I’m actually not sure of the year the movie was released – I think it was 2014, but I see resources that say 2016 and 2017 as well.
A very good movie! It’s a documentary that is not boring, because it has good, interesting visuals. Additionally, and much more importantly, it addresses some issues that are important, to the point of being critical. Is the world really run by a handful of super-wealthy persons? Watch this movie to have another perspective on the topic!
I like the ending, as well. Even in technology and (separately) in corporate aggression, the goal is never the goal, whatever it might be. The eventual outcome of a process is not all that important – even when chasing the eventual outcome of the said process (but perhaps this is a topic for a different, much lengthier, discussion).
Somewhat related to the most recent US elections, I’ve been researching the whole “white working class” situation, and one strange anomaly has popped up.
When one looks at a graph of productivity (for the US) vs real wages, there is a marked “disturbance in the force” around 1974.

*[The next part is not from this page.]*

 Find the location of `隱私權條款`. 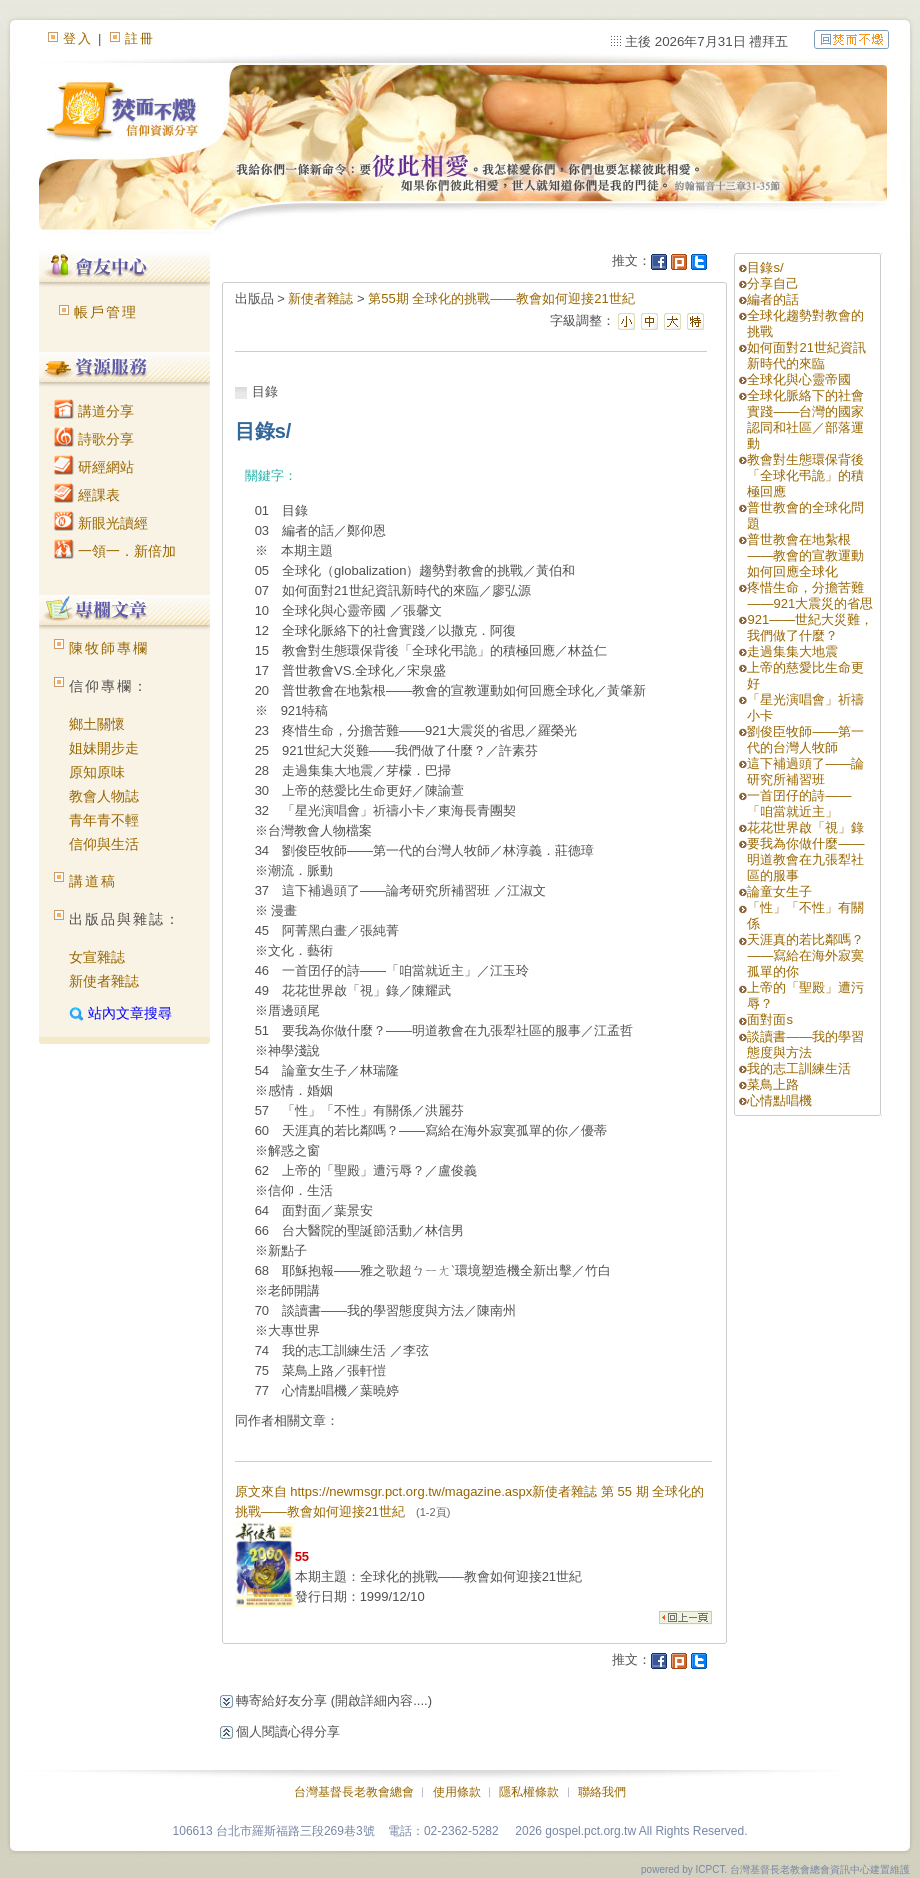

The premise is this: Not only small brands are owned by large umbrella corporations (Unilever owns 400 brands, Nestle owns 2000 brands), and large companies deeply penetrate our lives (you drive your apple car to the apple store to buy some apples with apple pay that you access through your apple watch while listening to iTunes on your iPhone), all of them are largely owned by institutional investors, of which just a handful hold the majority voting rights. Effectively Blackrock, Vanguard, and State Street hold voting rights (and therefore control) of near everything that exists under the sun. Agriculture, manufacture, logistics, communications, defense, everything. So it is concerning and… is currently the state of the art of things. What conclusions can be drawn from this? What action should be taken, if any?
I should also add, that nowadays I believe it’s money that is the biggest power, followed by the military. Military is not the biggest power because although it could have the final say, it almost never does, in day-to-day operations. It’s job is just to sit there, as a detriment. Money runs the world. It sounds trivially obvious. And of course a successful asset manager / fund will strive to absorb / internalize competitors and monopolize the market. It’s obviously rational in the game that is corporate survival. And it’s happening now.